ZOMBY, Where Were U in '92?
Ghost flickers of Incs Holy Ghost and Bizarre flit through this loving pastiche, but most of all the album sounds like it's made out of, or inside, a handful of crucial 2 Bad Mice tunes--as though Zomby's hollowing out a catacomb-like labyrinth within the template (retriggered breaks, muddy sub-low, reverb-y pianos, chipmunk soul)forged on "Bombscare", "Waremouse", "Drum Trip II," "Music Takes You," an entire underworld of passed-over-too-quickly-at-the-time possibilities. Music takes you right back: only a certain bass-weight sluggishness betrays that this actually emanates from a post-dubstep universe.

NEIL LANDSTRUMM, lord for £39
Excellent--the bendy-twisty groove-involutions recall Schematic's Phoenicia at their most inventive--but for some reason the original ravestepper's new one hasn't quite gripped me as fiercely as last year's Restaurant of the Assassins, perhaps because (to its credit, I spose) it less frequently plays the memory-rush card.

THE PRODIGY, Invaders Must Die
The Prodge return as their own tribute band, with an absolutely pummeling set--ten songs in a little over forty minutes--that splits the difference between Experience and Fat of the Land and nearly splits your cranium in the process.

HARMONIC 313, When Machines Exceed Human Intelligence
The Nuumological aspect gets more tenuous with this new project from Mark Pritchard, although it avowedly draws equal inspiration from Detroit techno (hence the 313) and what Mark P calls "UK bass music", "a common thread that runs through UK dance music in attitude to bass and rhythm as heard in jungle, broken beat, dub step, house and garage". "UK bass music" eh? Why not just say... Nuum? Then again, there's actually not much evidence that this music's been made by ears acquainted with Bizzy B or Bump n'Flex or any of the several incarnations of S.Gurley and C.Mac; what it sounds like is a set of missing links between bleep, gloomcore and dubstep: dank ambiences, gloopy textures, subdued grooves, trudging beats. "Galag-A" could be a great lost Boards of Canada tune and it's not the only time the IDM true colours shine through. It's on Warp, after all.

DAN DEACON, Bromst
Even more tenuous--his previous one was described to me as "ravey" which I could see but on this due-in-March new one there's little evidence that the guy is nuum-aware let alone nuum-reverent.
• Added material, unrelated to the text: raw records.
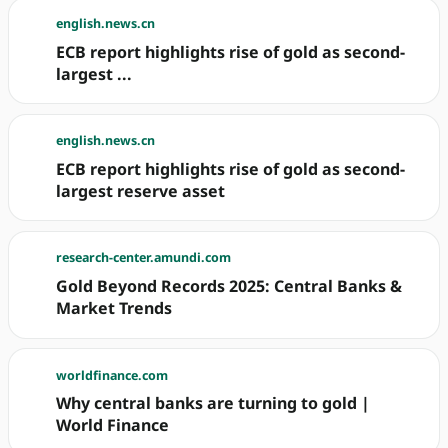
english.news.cn
ECB report highlights rise of gold as second-
largest ...
english.news.cn
ECB report highlights rise of gold as second-
largest reserve asset
research-center.amundi.com
Gold Beyond Records 2025: Central Banks &
Market Trends
worldfinance.com
Why central banks are turning to gold |
World Finance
And yet on first listen the notion did spring unforcedly into my mind that parts of it sound like a cross between Hyper-On Experience circa "Imajicka"/"Assention"
and Steve Reich's Music for 18 Musicians. The euphoria-whooshing serotonin-overload atmosphere recalls both The Avalanches and that not-really-a-genre-but-definitely-a-mood thing that encompasses The Octopus Project, Los Campesinos,They Came From the Stars I Saw Them, Islands and a number of other glad-all-over combos, a shared sensibility that for some reason I connect with The Flaming Lips (thousands of balloons onstage, etc) even though there's probably no real influence-link or sonic commonality whatsoever.